Work instruction - All of the entries below should be returned verbatim, apart from the pictures.

The data -
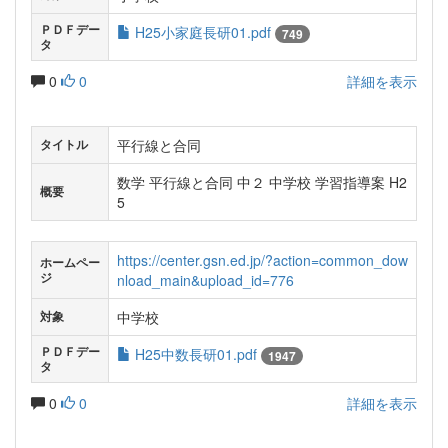
ＰＤＦデー
H25小家庭長研01.pdf
749
タ
0
0
詳細を表示
平行線と合同
タイトル
数学 平行線と合同 中２ 中学校 学習指導案 H2
概要
5
https://center.gsn.ed.jp/?action=common_dow
ホームペー
ジ
nload_main&upload_id=776
中学校
対象
ＰＤＦデー
H25中数長研01.pdf
1947
タ
0
0
詳細を表示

Solution to this exercise -
ＰＤＦデー
H25小家庭長研01.pdf
749
タ
0
0
詳細を表示
平行線と合同
タイトル
数学 平行線と合同 中２ 中学校 学習指導案 H2
概要
5
https://center.gsn.ed.jp/?action=common_dow
ホームペー
ジ
nload_main&upload_id=776
中学校
対象
ＰＤＦデー
H25中数長研01.pdf
1947
タ
0
0
詳細を表示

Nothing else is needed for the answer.